Let’s step back a little in time. Remember the dot com boom in the 90’s, when the Internet went from being a tool only known to academics to ubiquity. We all began feverishly buying computers, and installing Web browsers to access network based applications. Financially it was a boom and bust period, but the new paradigm that was the Internet was here to stay. The world of GIS was then a world filled with desktop nerds working with ArcInfo, ArcMap and the like. With Esri getting wind of this new shift to networked computing the IMS products were released; we remember fondly MapObjects IMS and ArcIMS. Using the Internet we began to be able to build networked GIS apps which allowed developers to share with everybody interactive maps.
Exciting times indeed. But for those developing Internet GIS apps there were two major frustrations:
1) Geo-data was hard to find; in particular base maps.
2) There were no good API’s or tools for developers to use. Many older developers remember well building Internet GIS applications from scratch in Flash; cool output which took an age to build. For those unfamiliar with API’s, these are the building blocks for developing applications, they make the process easier. In the same way as constructing a car is the process of combining pre-built components; wheels, engine etc, this is the same process developers walk through to build an application. Imagine how long and painful car making would be if you had to build every component – wheel, engine – from scratch!
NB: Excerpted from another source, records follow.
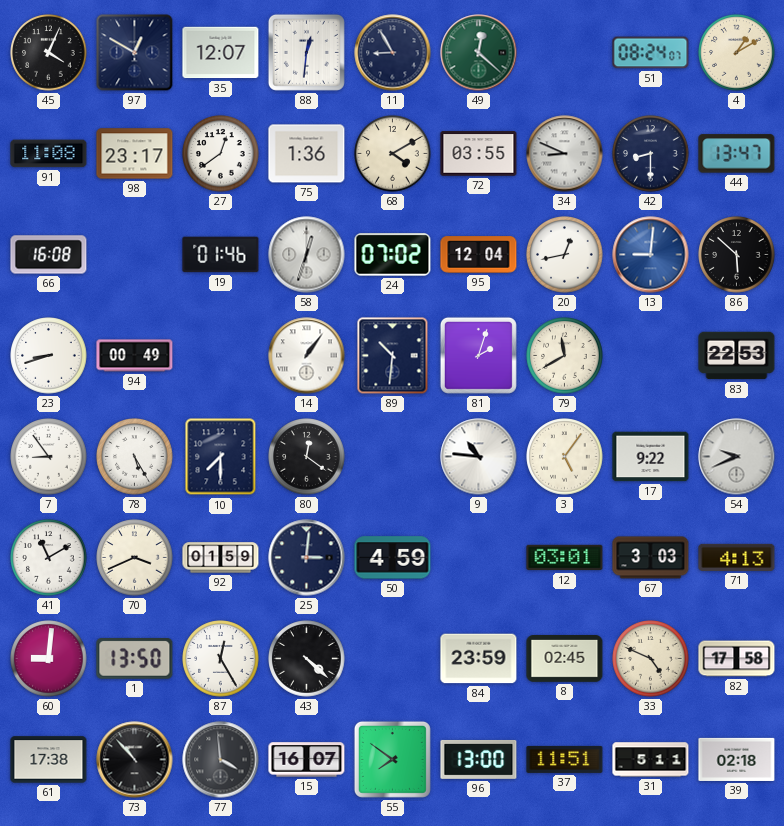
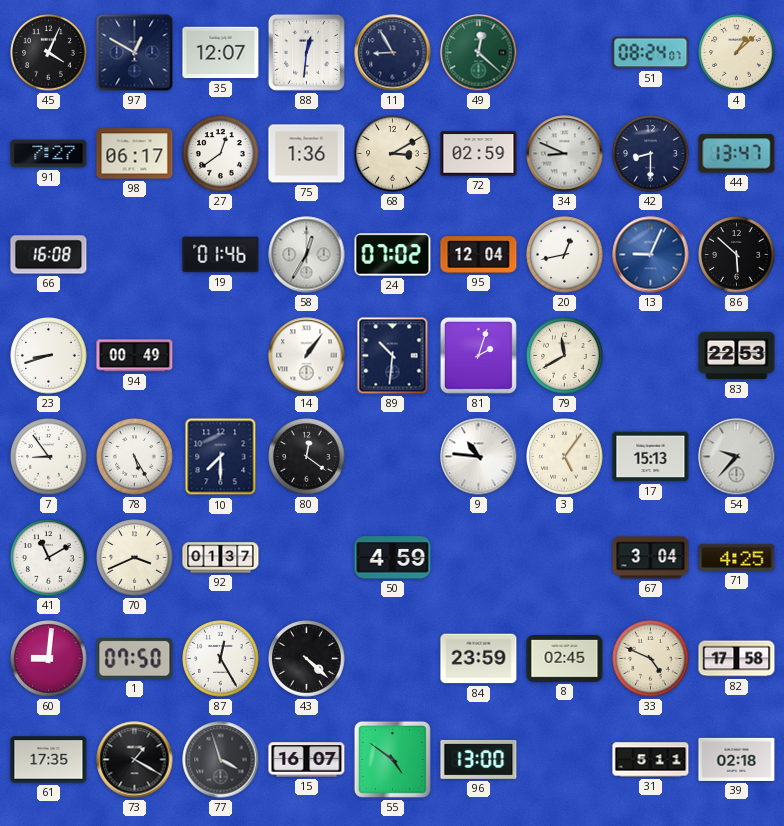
4: 1:10 -> 1:08
91: 11:08 -> 7:27
98: 23:17 -> 06:17
68: 4:10 -> 3:10
72: 03:55 -> 02:59
58: 12:33 -> 12:35
13: 9:01 -> 9:04
17: 9:22 -> 15:13
54: 9:41 -> 9:37
92: 01:59 -> 01:37
25: 3:01 -> none
12: 03:01 -> none
67: 3:03 -> 3:04
71: 4:13 -> 4:25
1: 13:50 -> 07:50
61: 17:38 -> 17:35
73: 10:53 -> 1:20
77: 3:59 -> 3:57
55: 7:51 -> 4:51
37: 11:51 -> none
Then along came Google. Gobs of data and API’s galore. Suddenly the world changed; slippy maps, easy to find data and no more reinventing the wheel when it came to coding. It was a joyous time. But for those of us in the GIS world, we were between a rock and a hard place; Google maps was not GIS. Esri were shocked into action. The mid 2000’s was Google catch up time. Then came the cloud and mobile.
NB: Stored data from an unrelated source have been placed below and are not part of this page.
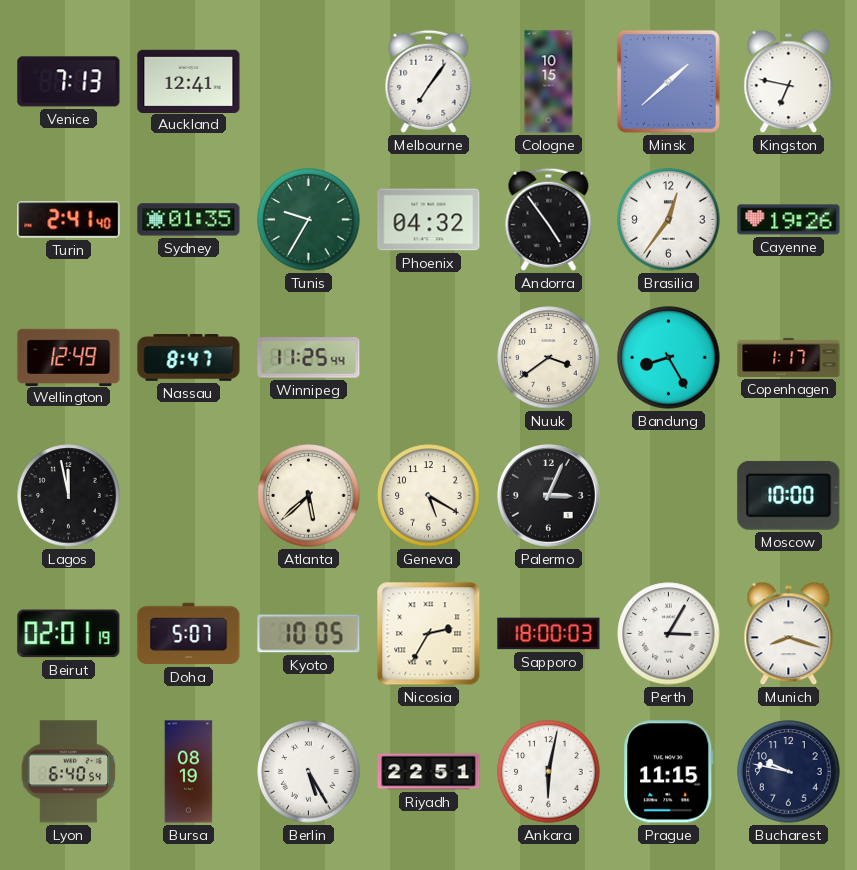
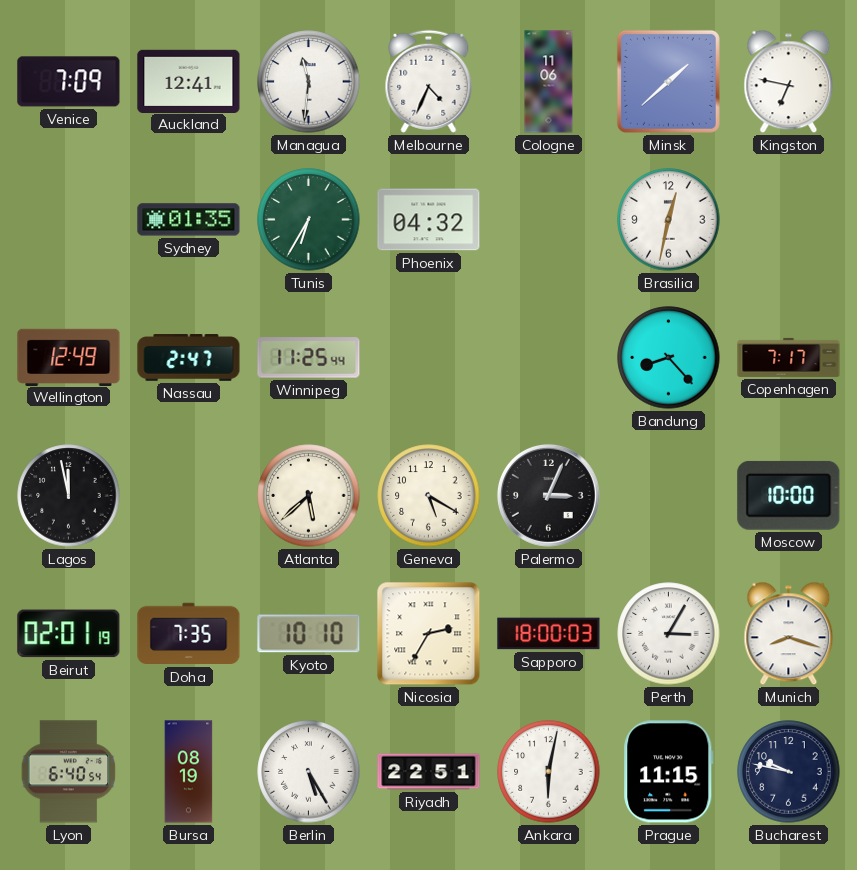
Venice: 7:13 -> 7:09
Managua: none -> 11:31
Melbourne: 7:06 -> 4:34
Cologne: 10:15 -> 11:06
Turin: 2:41 -> none
Tunis: 9:35 -> 6:35
Andorra: 4:54 -> none
Brasilia: 12:36 -> 12:32
Cayenne: 19:26 -> none
Nassau: 8:47 -> 2:47
Nuuk: 3:39 -> none
Bandung: 8:25 -> 8:23
Copenhagen: 1:17 -> 7:17
Doha: 5:07 -> 7:35
Kyoto: 10:05 -> 10:10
The cloud provided server based services hosted by third party organizations. What does that mean in English? That organisations no longer need to host, maintain and configure services and servers in house. No set up, no load balancing and 24×7 access to data and apps. And mobile? Access to this data and these apps from anywhere at anytime. No longer were we limited to office or home based computing. Together mobile and the cloud have set the stage for a new paradigm, as impactful as the Internet.
The Cloud and ArcGIS Online
So now we can interact with data in 3 ways; via home and office PC’s using the Web and desktop applications respectively, and from mobile devices. For GIS this means different tools for different uses. Before we delve deeper here, lets step back and discuss again the cloud. For those using Esri software, it is now possible to have ArcGIS Server hosted and maintained by the third part organisations in the cloud; all that is required is a license and monthly hosting fee. But, an organisation still needs experts familiar with ArcGIS Server to publish data. Now suppose this process was made simpler. Suppose publishing geo-data needed no special skills; imagine data being published in ArcGIS Server without the need to directly interact with Server. Welcome ArcGIS Online. This new cloud based mapping platform has made publishing geo-data as ArcGIS server services childs play. More than that is comes with tonnes of data, and allows for easier development of GIS applications.
Web, Mobile and Desktop Complimentary Apps
Let’s illustrate how the world of GIS is about to become more complimentary and complete. Using ArcGIS Online as the central platform, for storage and access to data, let’s look at collaboration using mobile, Web and desktop applications. Imagine a team of field workers. They each have iPads with an installed mobile ArcGIS Online editing app. Their task is to collect point data based on current location, to edit the attributes of each point and add an image attachment to the new point feature. When done each new point feature is uploaded and stored in a (hosted feature) service in ArcGIS Online. Next an office based GIS analyst, through ArcMap 10.1, now has access directly to this new data. She can perform analysis on this and other organisational data. Finally an executive, loads a Web application in his browser. He is presented with a dashboard, which allows him to view this data, search and query based on specific criteria, and visualise the data in map, or chart form to better see patterns and help with decision making.
This is truly a collaborative, complimentary system. One day in the not too distant future we will wonder how we ever used GIS in the isolated vertical way we use it today.